Why Accurate Loan Models Can Still Be Unfair in Nigeria
An AI lending model can be 95% accurate but still systematically exclude millions of Nigerians due to biases in the training data, which often lacks information on the informal economy.
Why it matters
This highlights a critical challenge in deploying AI systems, especially in developing economies - the need to address data gaps and biases to ensure fair and equitable outcomes.
Key Points
- 1AI lending models are trained on historical financial data like transaction history, location, spending patterns, and digital activity
- 2This data can miss key information about the informal economy, such as cash-based businesses and those operating outside digital systems
- 3Location can also influence model outcomes, with someone in Lagos Island scored differently than someone on the mainland
- 4The issue is not accuracy, but representation - the model may perform well overall while consistently failing specific groups
Details
The article explains how an AI lending model can be highly accurate overall, but still systematically exclude millions of Nigerians due to biases in the training data.
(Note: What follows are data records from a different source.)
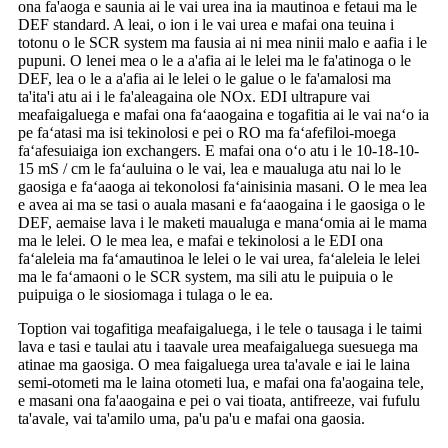
ona fa'aoga e saunia ai le vai urea ina ia mautinoa e fetaui ma le
DEF standard. A leai, o ion i le vai urea e mafai ona teuina i
totonu o le SCR system ma fausia ai ni mea ninii malo e aafia i le
pupuni. O lenei mea o le a a'afia ai le lelei ma le fa'atinoga o le
DEF, lea o le a a'afia ai le lelei o le galue o le fa'amalosi ma
ta'ita'i atu ai i le fa'aleagaina ole NOx. EDI ultrapure vai
meafaigaluega e mafai ona faʻaaogaina e togafitia ai le vai naʻo ia
pe faʻatasi ma isi tekinolosi e pei o RO ma faʻafefiloi-moega
faʻafesuiaiga ion exchangers. E mafai ona oʻo atu i le 10-18-10-
15 mS / cm le faʻauluina o le vai, lea e maualuga atu nai lo le
gaosiga e faʻaaoga ai tekonolosi faʻainisinia masani. O le mea lea
e avea ai ma se tasi o auala masani e faʻaaogaina i le gaosiga o le
DEF, aemaise lava i le maketi maualuga e manaʻomia ai le mama
ma le lelei. O le mea lea, e mafai e tekinolosi a le EDI ona
faʻaleleia ma faʻamautinoa le lelei o le vai urea, faʻaleleia le lelei
ma le faʻamaoni o le SCR system, ma sili atu le puipuia o le
puipuiga o le siosiomaga i tulaga o le ea.
Toption vai togafitiga meafaigaluega, i le tele o tausaga i le taimi
lava e tasi e taulai atu i taavale urea meafaigaluega suesuega ma
atinae ma gaosiga. O mea faigaluega urea ta'avale e iai le laina
semi-otometi ma le laina otometi lua, e mafai ona fa'aogaina tele,
e masani ona fa'aaogaina e pei o vai tioata, antifreeze, vai fufulu
ta'avale, vai ta'amilo uma, pa'u pa'u e mafai ona gaosia.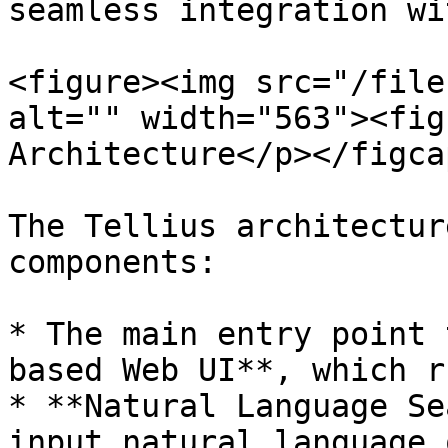
seamless integration wi
<figure><img src="/file
alt="" width="563"><fig
Architecture</p></figca
The Tellius architectur
components:

* The main entry point 
based Web UI**, which r
* **Natural Language Se
input natural language 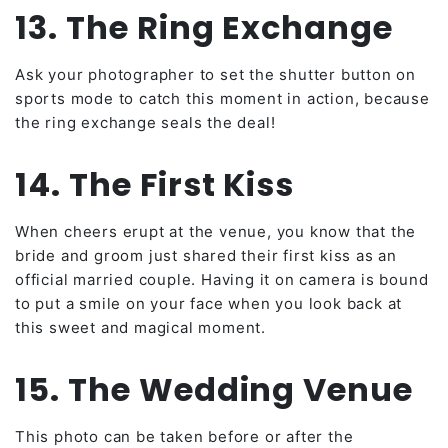
13. The Ring Exchange
Ask your photographer to set the shutter button on
sports mode to catch this moment in action, because
the ring exchange seals the deal!
14. The First Kiss
When cheers erupt at the venue, you know that the
bride and groom just shared their first kiss as an
official married couple. Having it on camera is bound
to put a smile on your face when you look back at
this sweet and magical moment.
15. The Wedding Venue
This photo can be taken before or after the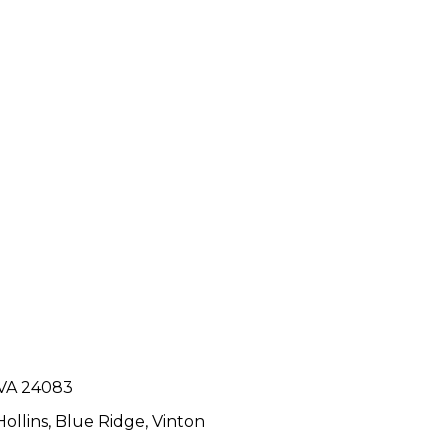
 VA 24083
Hollins
,
Blue Ridge
,
Vinton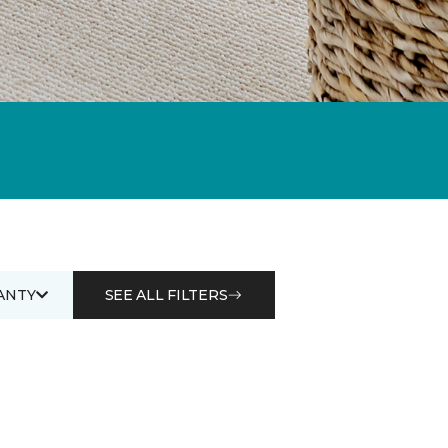
ANTY
SEE ALL FILTERS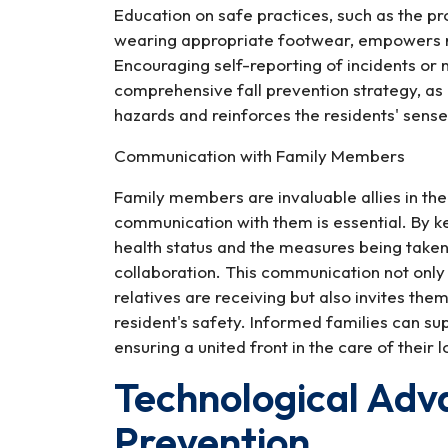
Education on safe practices, such as the pr
wearing appropriate footwear, empowers re
Encouraging self-reporting of incidents or
comprehensive fall prevention strategy, as 
hazards and reinforces the residents' sens
Communication with Family Members
Family members are invaluable allies in the 
communication with them is essential. By k
health status and the measures being taken 
collaboration. This communication not only
relatives are receiving but also invites the
resident's safety. Informed families can sup
ensuring a united front in the care of their 
Technological Adv
Prevention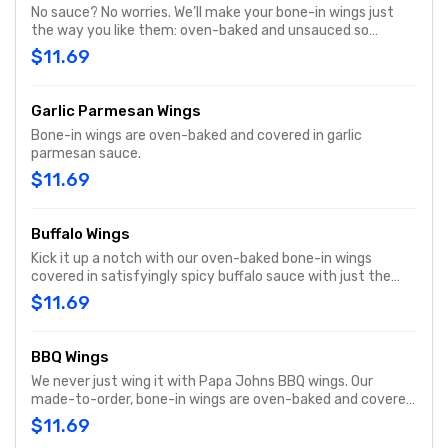
No sauce? No worries. We’ll make your bone-in wings just
the way you like them: oven-baked and unsauced so
they’re unbelievably tender and tasty. Includes your choice
$11.69
of dipping sauce.
Garlic Parmesan Wings
Bone-in wings are oven-baked and covered in garlic
parmesan sauce.
$11.69
Buffalo Wings
Kick it up a notch with our oven-baked bone-in wings
covered in satisfyingly spicy buffalo sauce with just the
right amount of heat to enhance our juicy wings. Includes
$11.69
your choice of dipping sauce.
BBQ Wings
We never just wing it with Papa Johns BBQ wings. Our
made-to-order, bone-in wings are oven-baked and covered
in a thick and bold smokehouse-style BBQ sauce. Includes
$11.69
your choice of dipping sauce.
Most AI lending systems are trained on historical financial data like transaction history, location, spending patterns, and digital activity. On paper, this seems like a reasonable approach. However, the model doesn't see the informal economy - skilled workers paid in cash, traders with no formal credit trail, and business owners operating outside digital systems. To the model, this is 'high risk', but in reality it's just missing data. When scaled across millions of people, this leads to a systematic exclusion baked into the data itself, rather than obvious discrimination. Location can also quietly influence outcomes, with someone in Lagos Island scored differently than someone on the mainland, not because of creditworthiness but due to patterns the model has learned. So while the model may be 95% accurate overall, it can consistently fail specific groups. The real issue is not accuracy, but representation - if AI systems don't account for data gaps and informal economies, they will reflect and scale existing inequalities.